David Lomax

Personal information
- Full name: David Walter Lomax
- Born: 21 September 1970 (age 55) Wellington, New Zealand

Playing information
- Position: Prop
Club
| Years | Team | Pld | T | G | FG | P |
|  | Wainuiomata Lions |  |  |  |  |  |
| 1994–95 | Canberra Raiders | 4 | 0 | 0 | 0 | 0 |
| 1996 | Western Reds | 1 | 0 | 0 | 0 | 0 |
| 1997 | Paris Saint-Germain | 24 | 1 | 0 | 0 | 4 |
| 1998–99 | Newcastle Knights | 29 | 0 | 0 | 0 | 0 |
| 2000–01 | Huddersfield-Sheffield | 58 | 4 | 0 | 0 | 16 |
|  | Total | 116 | 5 | 0 | 0 | 20 |
Representative
| Years | Team | Pld | T | G | FG | P |
|  | Wellington |  |  |  |  |  |
| 1993 | New Zealand Māori |  |  |  |  |  |
| 1993 | New Zealand | 2 | 0 | 0 | 0 | 0 |
- Source:
- Relatives: John Lomax (brother) Willie Raston (nephew)

= David Lomax =

New Zealand rugby league footballer and coach

David Walter Lomax (born 21 September 1970) is a New Zealand rugby league coach and former player who represented New Zealand. He is the brother of another international, John Lomax.

==Early years==
Lomax grew up playing rugby league for the Wainuiomata Lions in the Wellington Rugby League competition and also represented Wellington at a provincial level.
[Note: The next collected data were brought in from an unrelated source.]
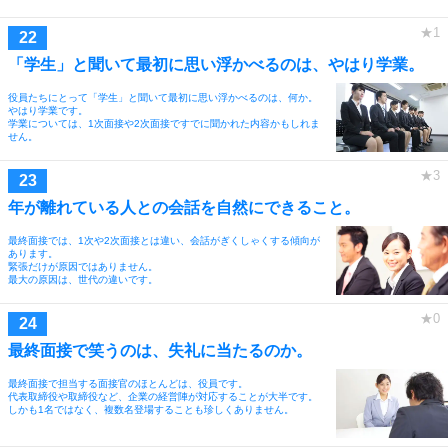
「学生」と聞いて最初に思い浮かべるのは、やはり学業。
役員たちにとって「学生」と聞いて最初に思い浮かべるのは、何か。
やはり学業です。
学業については、1次面接や2次面接ですでに聞かれた内容かもしれま
せん。
年が離れている人との会話を自然にできること。
最終面接では、1次や2次面接とは違い、会話がぎくしゃくする傾向が
あります。
緊張だけが原因ではありません。
最大の原因は、世代の違いです。
最終面接で笑うのは、失礼に当たるのか。
最終面接で担当する面接官のほとんどは、役員です。
代表取締役や取締役など、企業の経営陣が対応することが大半です。
しかも1名ではなく、複数名登場することも珍しくありません。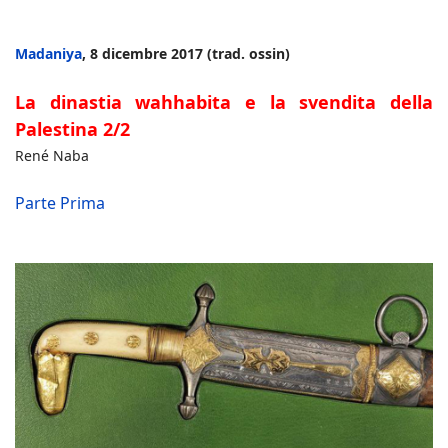
Madaniya
, 8 dicembre 2017 (trad. ossin)
La dinastia wahhabita e la svendita della
Palestina 2/2
René Naba
Parte Prima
During the 1992 season he lined up alongside three of his brothers; Tony, John and Arnold, for Wellington against Bay of Plenty. All four brothers also played for the Lions that year in their 25-18 national club grand final win over the Northcote Tigers. He represented the New Zealand Māori side in 1993.

==Playing career==
He joined the Canberra Raiders about the same time as his brother John. However he could not break into the first grade team at Canberra and soon found himself moving around, spending seasons at the Western Reds and Paris Saint-Germain before settling at the Newcastle Knights where he played 29 matches. He then moved again, joining the merged Huddersfield-Sheffield side before retiring.

==Representative career==
During the 1993 season, Lomax made the New Zealand national rugby league team, playing in two test matches.

==Coaching career==
He later coached the Central Falcons in the Bartercard Cup, making sporadic appearances for the side off the bench. In 2006 he was the coach of the New Zealand Residents side that competed in the Trans Tasman Quadrangular Series. In 2007 he was appointed coach of the Junior Kiwis. He applied for the New Zealand national rugby league team coaching job in mid-2007 and was shortlisted however the job ultimately went to Gary Kemble. Lomax then relocated to Wellington where he coached the Te Aroha Eels in 2008 and 2009 before taking over the Porirua Vikings.

Lomax is coaching Wellington in the 2012 National Competition.